Des navires de guerre russes bientôt en Syrie
Moscou s’oppose à toute sanction ou pression à l’égard du régime de Damas. Alliée de la Syrie depuis la période soviétique, la Russie a annoncé mardi l’envoi dès décembre de navires de guerre.
Le porte-avion Amiral Kouznetsov et le navire de guerre Amiral Tchabanenko «vont probablement après le 10 décembre se rendre en Atlantique et en Mer Méditerranée », a déclaré une source militaire au sein de l’état-major des forces armées russes, citées mardi par l’agence officielle Itar-Tass. Déjà évoqué par les médias, notamment par le quotidien russe Izvestia., un tel déploiement était annoncé seulement pour le printemps 2012. Officiellement, la manœuvre n’a rien à voir avec la tension grandissante dans la région. Cette escale «a été prévue de longue date et n’a aucun lien avec les évènements en Syrie », a ajouté la source militaire.
Un accès à la méditerranée
Les navires, menés par l’unique porte-avions russe, l’Amiral Kouznetsov, mouilleront dans le port de Tartous, où se situe la seule base navale russe de toute la Méditerranée. Force est de constater que Moscou ne cesse pas de marteler un message : pas touche à l’allié syrien ! Ainsi, mardi matin, Sergueï Lavrov, ministre russe des Affaires étrangères a appelé à mettre fin aux « ultimatums » lancés à la Syrie, après l’approbation de sanctions par la Ligue arabe contre Damas et les appels des États-Unis et de l’UE à mettre fin immédiatement aux violences. Les Nations unies estiment que la répression a fait plus de 3’500 morts depuis le début des manifestations contre le régime en mars.
L’exemple du Yémen
« Le plus important maintenant, c’est de cesser d’agir avec des ultimatums et d’œuvrer pour ramener la situation sur le terrain politique », a déclaré M. Lavrov, cité par l’agence Interfax, insistant sur une résolution pacifique du conflit en citant l’exemple du Yémen. « Tous les États, y compris ceux qui exigent maintenant de prendre des mesures contre la Syrie, ont eu une attitude très différente à l’égard du Yémen, où les négociations sur un plan de règlement pacifique proposé par le Conseil de coopération des États du Golfe persique ont duré des mois », a-t-il ajouté. « Au final, après avoir fait preuve de patience et de persévérance, en exerçant une pression identique sur tous les partenaires du processus, la communauté internationale a obtenu que ce plan soit signé », a souligné M. Lavrov.

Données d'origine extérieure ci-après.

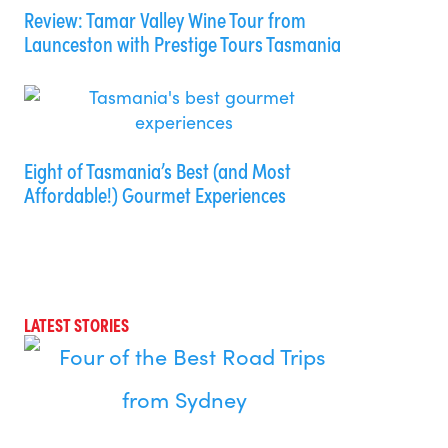
Review: Tamar Valley Wine Tour from
Launceston with Prestige Tours Tasmania
Eight of Tasmania’s Best (and Most
Affordable!) Gourmet Experiences
LATEST STORIES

Blocage de comptes bancaires
«Une telle approche est nécessaire pour le problème syrien, car les ultimatums auxquels ont recours quelques États, en particulier la Ligue arabe, ne résolvent pas ce problème », a poursuivi le chef de la diplomatie russe. La Ligue arabe a adopté dimanche des sanctions sévères contre la Syrie, les premières de cette ampleur à l’encontre de l’un de ses membres. Elles prévoient en particulier un gel des transactions commerciales avec le gouvernement syrien et le blocage de ses comptes bancaires dans les pays arabes.
Non à un embargo sur les armes
M. Lavrov a également indiqué qu’il était peu probable que Moscou soutienne l’imposition d’un embargo sur les livraisons d’armes à la Syrie, après l’expérience des bombardements de l’Otan en Libye. «Je qualifierais de malhonnêtes les propositions que nous entendons parfois sur l’imposition d’un embargo total sur les livraisons d’armes à la Syrie », a déclaré M. Lavrov, qui s’exprimait à l’issue d’une rencontre avec son homologue islandaise, Ossur Skarphedinsson. Allié de la Syrie depuis la période soviétique, la Russie est son principal fournisseur d’armes et s’oppose à toute sanction ou pression à l’égard du régime de Damas. Lundi, les ambassadeurs américain et allemand à l’ONU ont assuré qu’il était temps de reprendre les discussions au Conseil de sécurité sur un projet de résolution condamnant la répression des manifestants en Syrie, après l’appel d’ONG dans le même sens.